RECORDS PROVIDED Start Marker

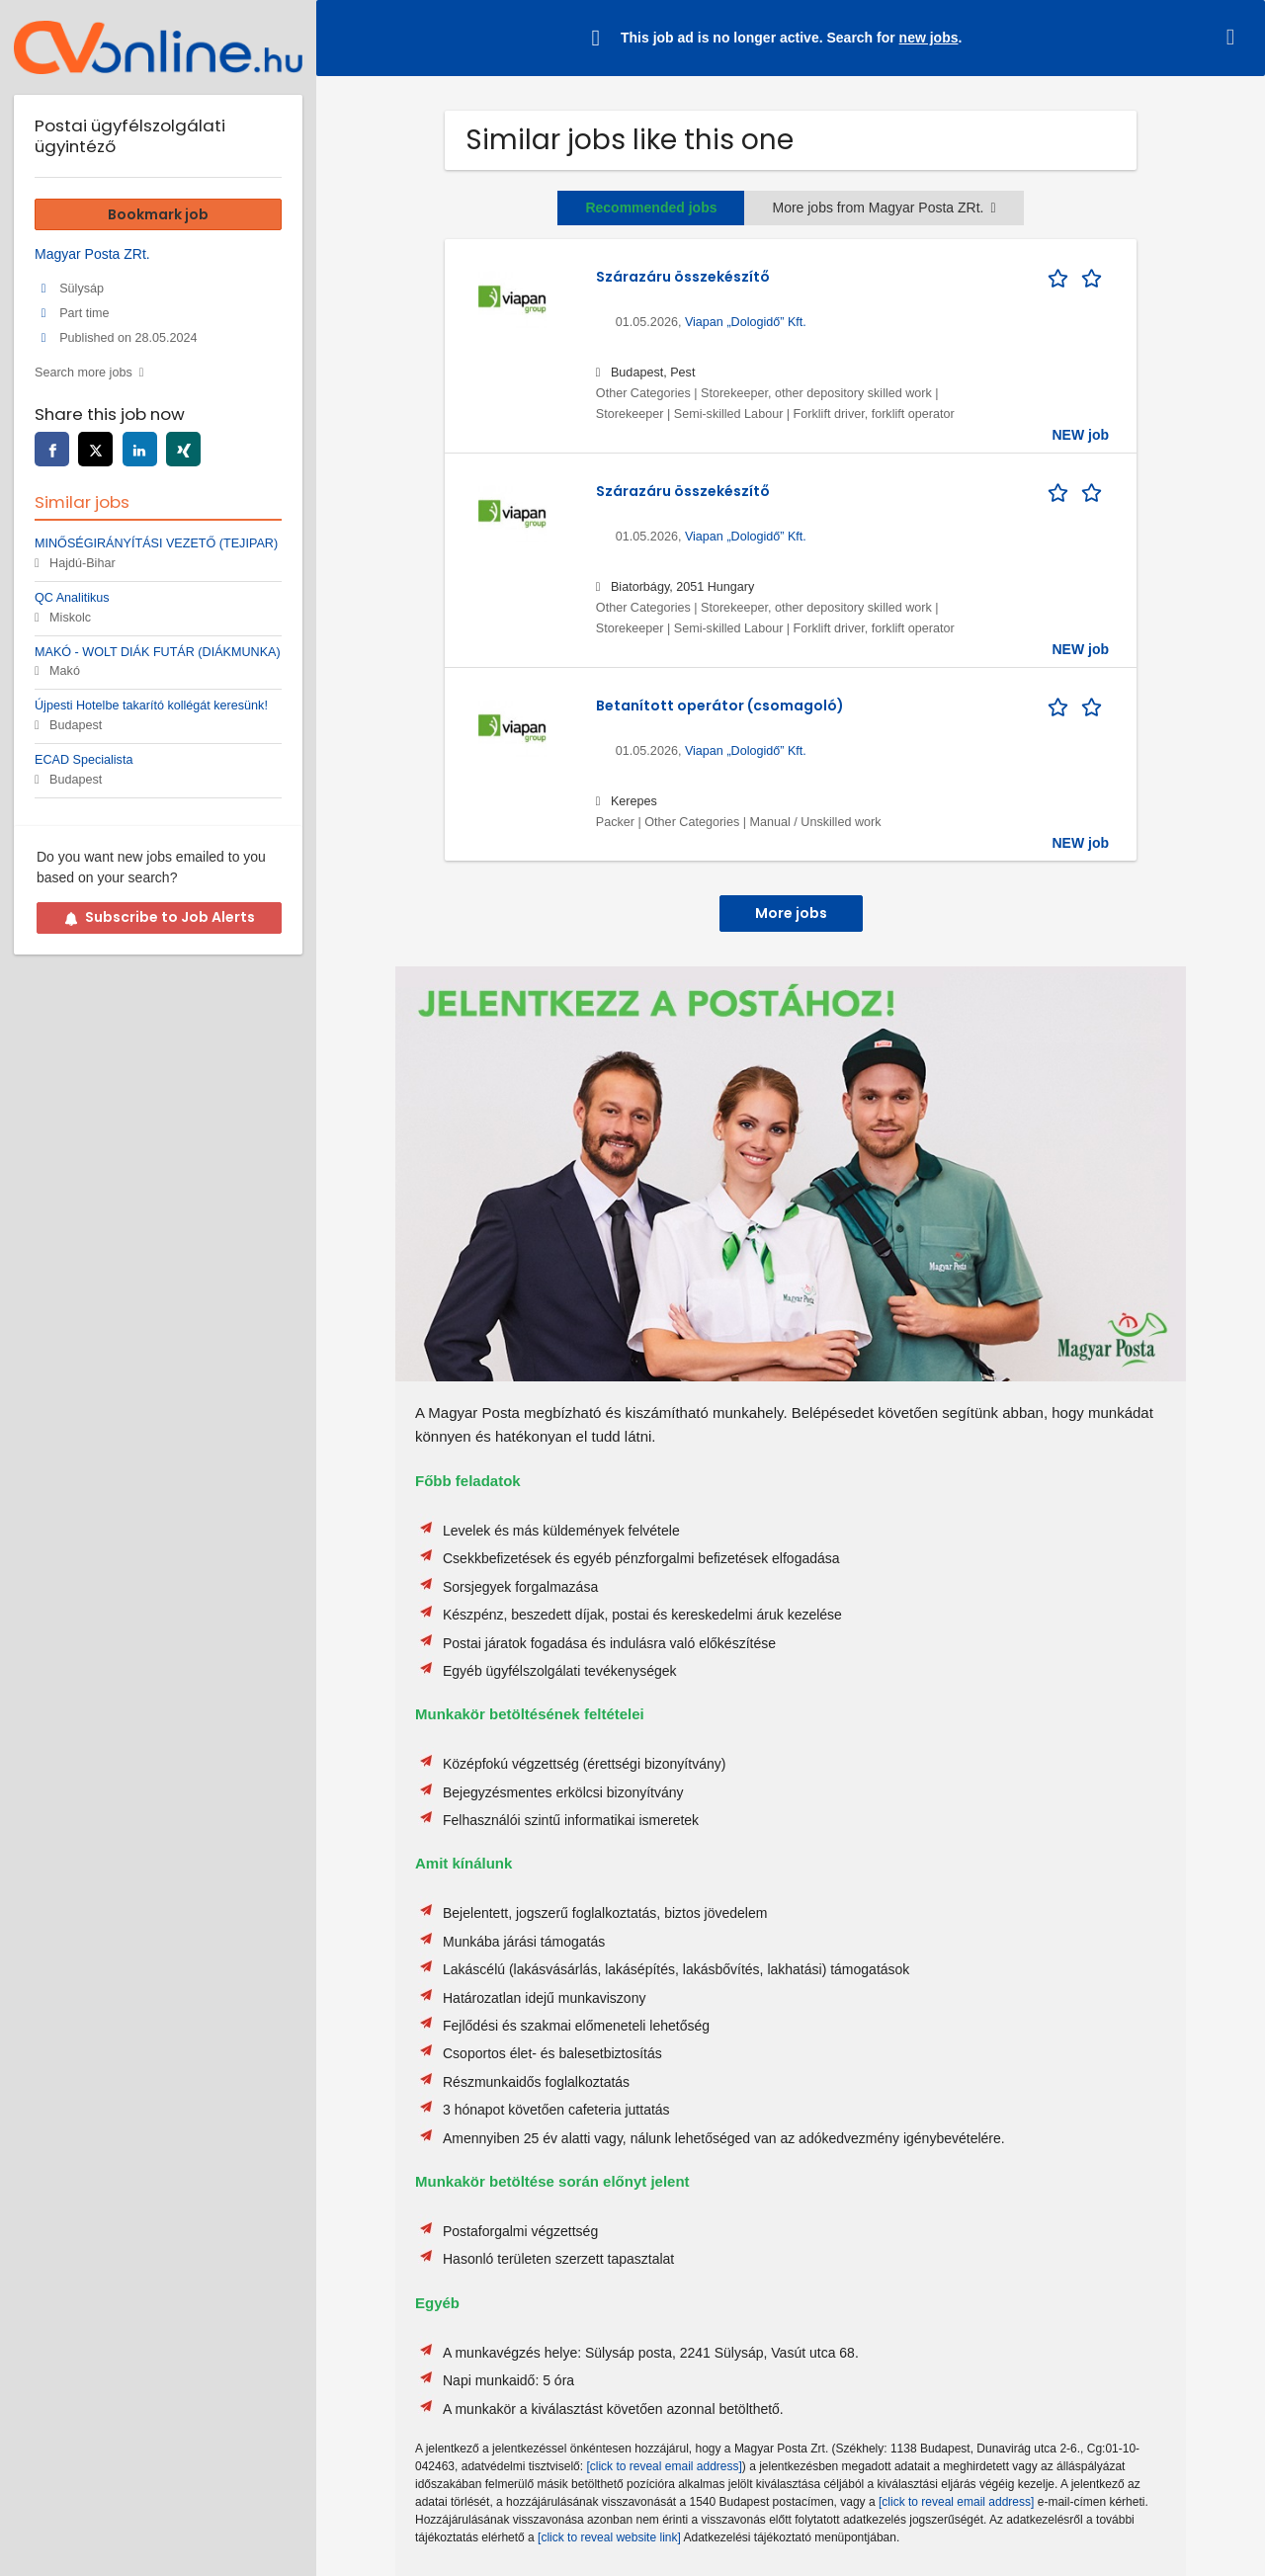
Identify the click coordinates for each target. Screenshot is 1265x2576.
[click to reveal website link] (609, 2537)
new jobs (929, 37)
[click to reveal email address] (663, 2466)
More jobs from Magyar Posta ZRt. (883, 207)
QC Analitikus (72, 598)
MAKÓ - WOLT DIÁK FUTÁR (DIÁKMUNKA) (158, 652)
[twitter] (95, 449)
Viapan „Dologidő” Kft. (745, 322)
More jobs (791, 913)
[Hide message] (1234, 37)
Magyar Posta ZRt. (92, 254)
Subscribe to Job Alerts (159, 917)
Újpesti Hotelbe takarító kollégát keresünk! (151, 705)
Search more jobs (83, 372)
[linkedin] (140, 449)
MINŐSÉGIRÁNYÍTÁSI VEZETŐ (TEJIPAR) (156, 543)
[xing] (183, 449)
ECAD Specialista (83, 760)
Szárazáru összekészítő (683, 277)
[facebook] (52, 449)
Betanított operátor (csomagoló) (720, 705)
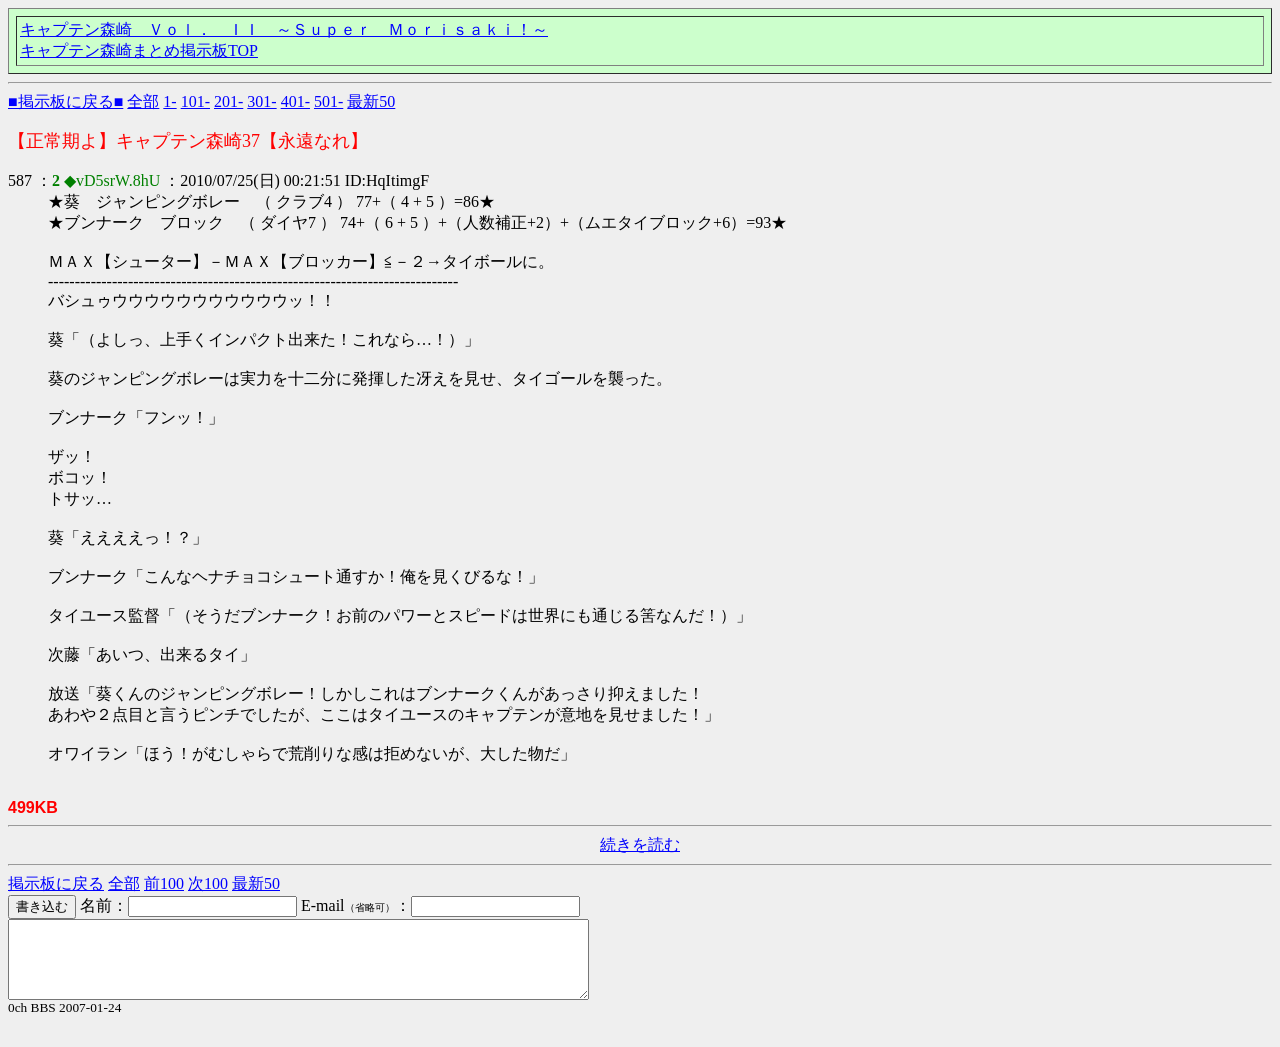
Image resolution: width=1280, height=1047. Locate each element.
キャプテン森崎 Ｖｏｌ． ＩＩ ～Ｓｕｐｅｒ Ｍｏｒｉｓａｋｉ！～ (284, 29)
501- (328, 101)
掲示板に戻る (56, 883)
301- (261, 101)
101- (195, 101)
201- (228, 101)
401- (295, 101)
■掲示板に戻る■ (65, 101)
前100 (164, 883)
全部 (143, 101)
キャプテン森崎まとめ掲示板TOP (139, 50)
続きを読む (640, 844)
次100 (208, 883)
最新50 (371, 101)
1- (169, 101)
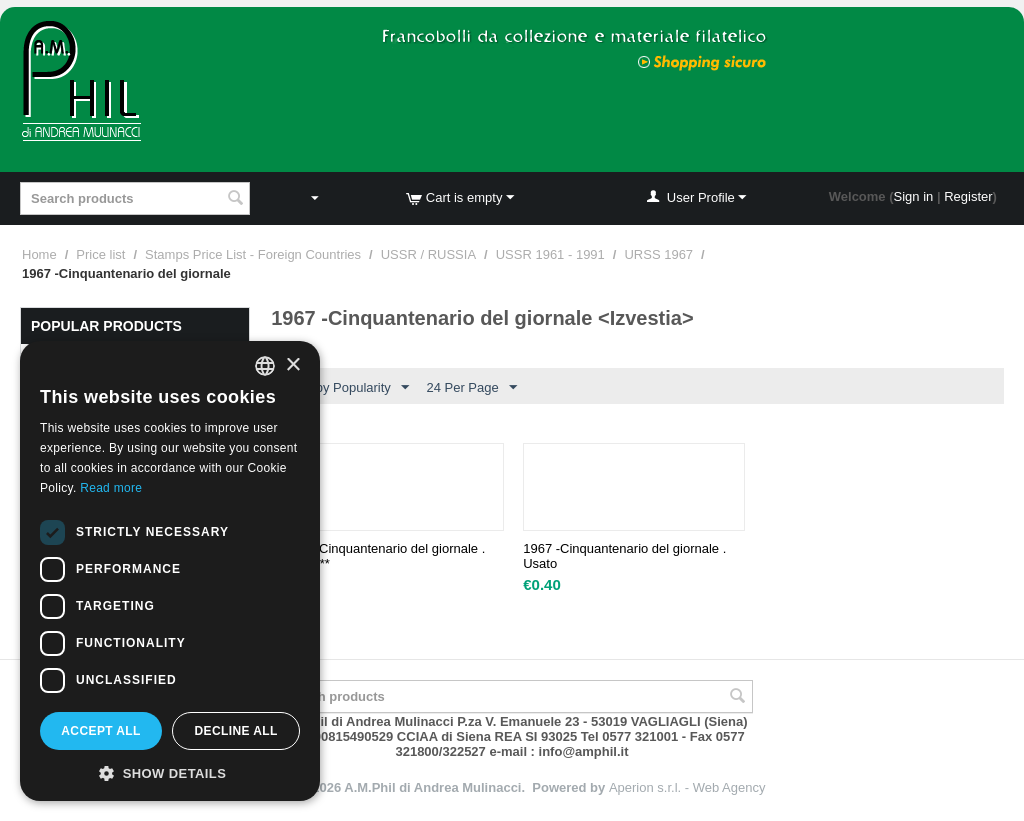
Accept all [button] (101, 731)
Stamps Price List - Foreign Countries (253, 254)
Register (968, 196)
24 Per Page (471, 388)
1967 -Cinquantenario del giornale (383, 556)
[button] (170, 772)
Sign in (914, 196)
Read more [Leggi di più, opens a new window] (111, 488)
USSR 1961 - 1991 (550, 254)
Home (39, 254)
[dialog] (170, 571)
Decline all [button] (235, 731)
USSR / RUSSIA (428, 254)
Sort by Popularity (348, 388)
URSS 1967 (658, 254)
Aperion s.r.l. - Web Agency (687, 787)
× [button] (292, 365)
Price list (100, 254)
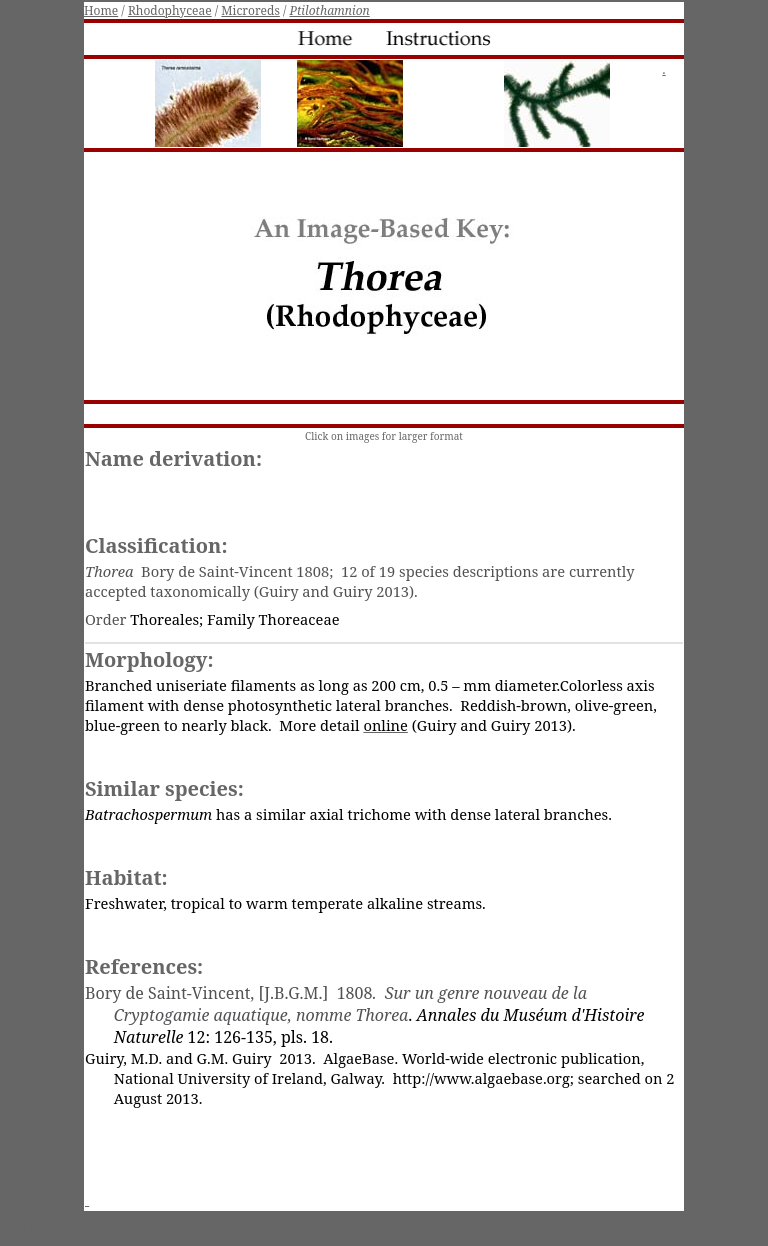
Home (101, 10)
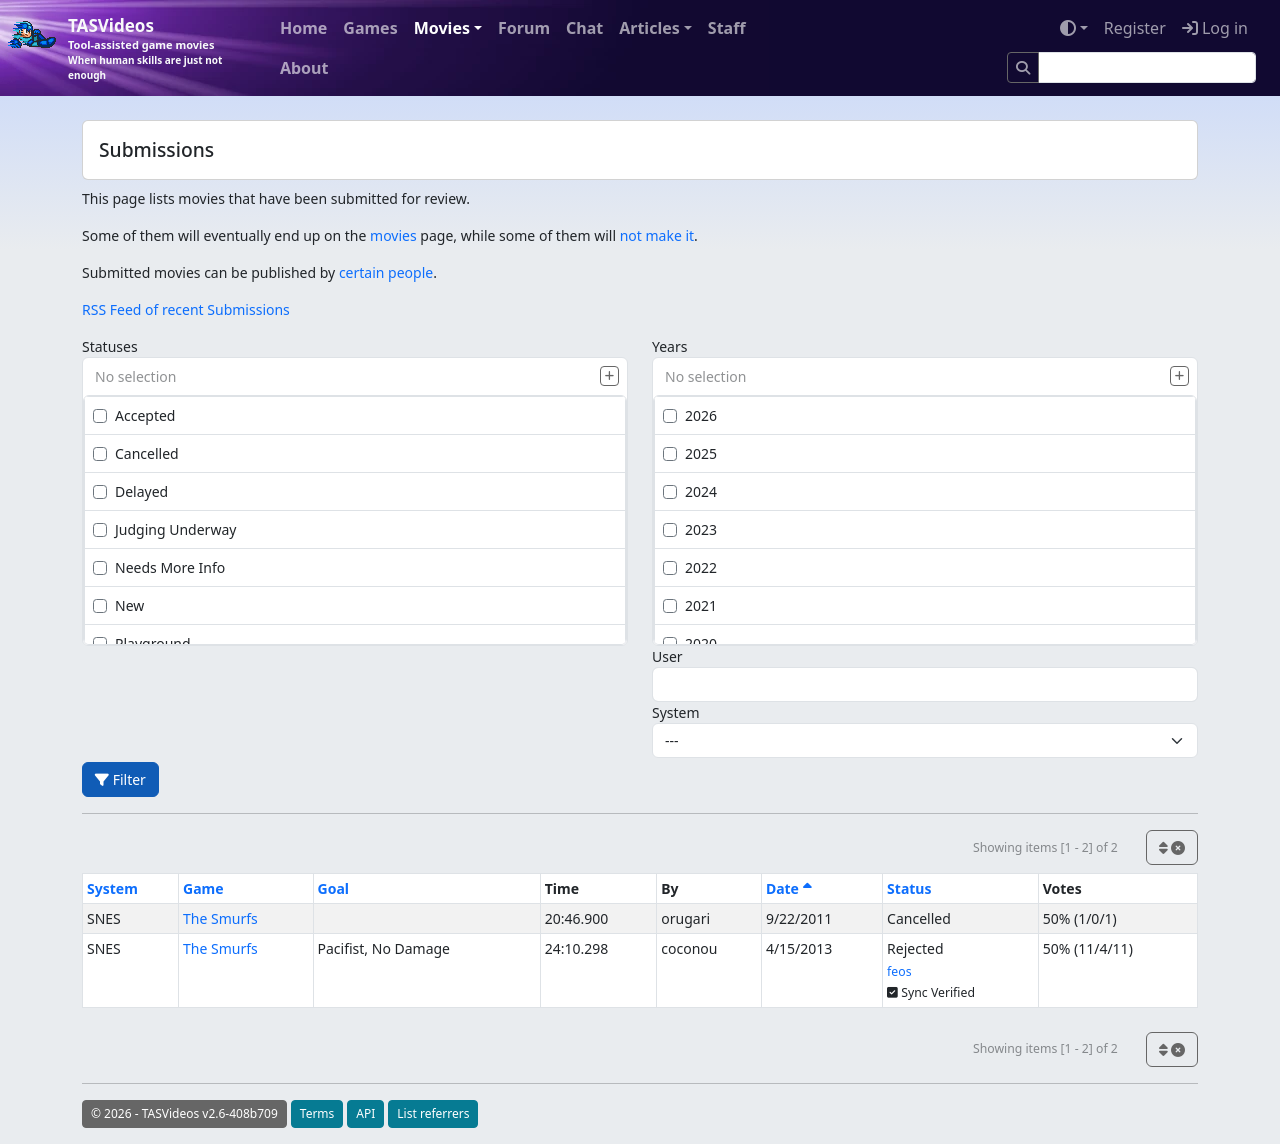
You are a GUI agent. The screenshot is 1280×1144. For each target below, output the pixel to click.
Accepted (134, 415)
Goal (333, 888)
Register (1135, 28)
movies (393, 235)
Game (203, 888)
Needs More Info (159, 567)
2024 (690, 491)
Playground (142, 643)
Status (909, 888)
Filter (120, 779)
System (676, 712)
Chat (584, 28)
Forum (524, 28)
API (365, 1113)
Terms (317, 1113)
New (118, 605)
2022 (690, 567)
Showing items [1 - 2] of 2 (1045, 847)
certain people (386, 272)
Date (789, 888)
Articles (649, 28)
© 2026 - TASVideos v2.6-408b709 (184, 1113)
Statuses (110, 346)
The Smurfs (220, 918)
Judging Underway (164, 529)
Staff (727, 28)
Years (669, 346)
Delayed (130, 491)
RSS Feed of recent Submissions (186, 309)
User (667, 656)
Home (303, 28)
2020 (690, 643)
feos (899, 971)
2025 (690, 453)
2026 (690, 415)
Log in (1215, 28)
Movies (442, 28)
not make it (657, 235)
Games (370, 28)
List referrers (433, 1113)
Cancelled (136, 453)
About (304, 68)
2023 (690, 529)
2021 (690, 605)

RECORDS PROVIDED End Marker

#### TASK DETAILS
Look for the line with "Forum (524, 28)" in the records above. Repeat it and each line after it exactly.

#### PROBLEM SOLUTION
Forum (524, 28)
API (365, 1113)
Terms (317, 1113)
New (118, 605)
2022 (690, 567)
Showing items [1 - 2] of 2 (1045, 847)
certain people (386, 272)
Date (789, 888)
Articles (649, 28)
© 2026 - TASVideos v2.6-408b709 (184, 1113)
Statuses (110, 346)
The Smurfs (220, 918)
Judging Underway (164, 529)
Staff (727, 28)
Years (669, 346)
Delayed (130, 491)
RSS Feed of recent Submissions (186, 309)
User (667, 656)
Home (303, 28)
2020 (690, 643)
feos (899, 971)
2025 (690, 453)
2026 (690, 415)
Log in (1215, 28)
Movies (442, 28)
not make it (657, 235)
Games (370, 28)
List referrers (433, 1113)
Cancelled (136, 453)
About (304, 68)
2023 (690, 529)
2021 (690, 605)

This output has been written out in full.